All America is enthralled by the so-called morality issue, which really is a degenerate’s wet dream. Reading between the lines, one chick wants to fuck her boyfriend, the other is giving it the religious shit. Those girls have divided the nation. I caught some of it with Miles last night, before we got fractious when he contracted pussy vertebrae. Guys like him think that the would-be beau of Annabel, one of the twins, is one sick but lucky little fuck. I remember those twin chicks at high school, always getting hit on by guys about threesomes, who then genuinely wondered why they were grossing the girls out. Would any of those morons want to fuck their brothers? It’s called, like, empathy, but even that basic emotion is barely part of Miles’s makeup. However, some squeaky-clean kid, Stephen Abbot, who makes Justin Bieber look like the bastard love child of Iggy Pop and Amy Winehouse, is pouting at the screen. — I’ve known the girls awhile and I really like Annabel. It ain’t like I’m some pervert. It’s just about going to a movie and grabbing a soda and maybe some candy. But some folks jus got dirty minds and there’s always some tryin to make it into somethin it ain’t.
As Annabel nods, the other twin, Amy, cuts in and says, — That ain’t all it is. They kiss a lot and it’s gross!
I tear myself away and watch Marge grunt her way through the last set. Then it’s time to load her stout carcass onto the treadmill. I flick it onto 3.5 mph, enough to force her to get with the project, then ramp up to 5 mph, solid trotting speed. — Go, Marge, I shout as she reluctantly lumbers into her stride.
— Jesus H. Lester (5’11", 185 lbs) is looking to the TV and saying to his client, some nice thirtysomething,
motivated
college professor chick, who strides evenly on the next treadmill. — It’s tough on those girls, that’s for sure.
What-fucking-ever. Let them debate the philosophical issues; I tweak the groaning Marge up to 6 mph, as I start pondering another number: 33. My birthday last week. The age that most real athletes seize up. That’s when you can tell it’s a real sport and not a game: are they finished at 34? They say that 35 is officially middle-aged. I
cannot
afford to buy into that. Part of me cheers when every gangbanger or lardass, like the sweating Marge, ends up on a slab before their time. Bullets or burgers, I don’t care how they bite, as it sends the stats for those of us who
try
to avoid either soaring to the heavens. Marge busts out with some pathetic protest as I push her up to 7 mph. — But—
— You’re good, honey, you’re good, I coo.

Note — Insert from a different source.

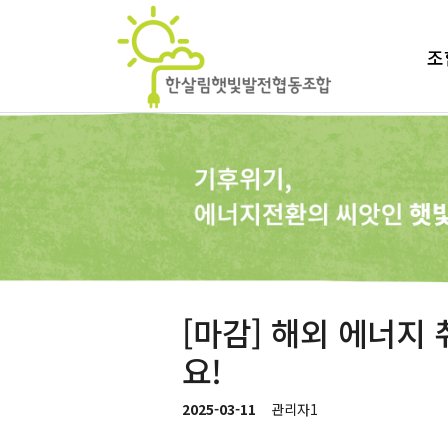
조
[마감] 해외 에너지
요!
2025-03-11
관리자1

— Heugh . . . heugh . . . heugh . . .
But I’m at an age when a woman is expected to have certain things: a husband, perhaps a child or two, a home, and plenty of debt. I got the last to the tune of $32,000 in student loans and credit cards. No mortgage, just a thousand bucks rent to make each month on a crappy one-bedroom apartment on the Beach. I look at the row of photographs of us all, the personal trainers: me, Lester, Mona, and Jon Pallota, who opened this place. Jon looks tan, fit, with his wavy hair and easy smile, and how I’ll always remember him, but that was before his accident. Life can change so quickly: if you don’t grab the fucker it’ll slip by you.
— OH . . . OH . . . OH . . . Marge is petrified, her ass swinging like a semi-truck fishtailing back and forth across a three-lane highway.
— Nearly there, honey, and FIVE . . . and FOUR . . . and THREE . . . and TWO . . . and ONE, and the machine slides back to 4 mph, for the cool-down, and Marge is gripping the handles now, splattering the belt with sperm-thick sweat. — Well done, girl!
— Oh . . . oh my God . . .
I slap the red halt button. — Right, climb off and pick up that kettlebell again and gimme a two-handed swing for twenty reps!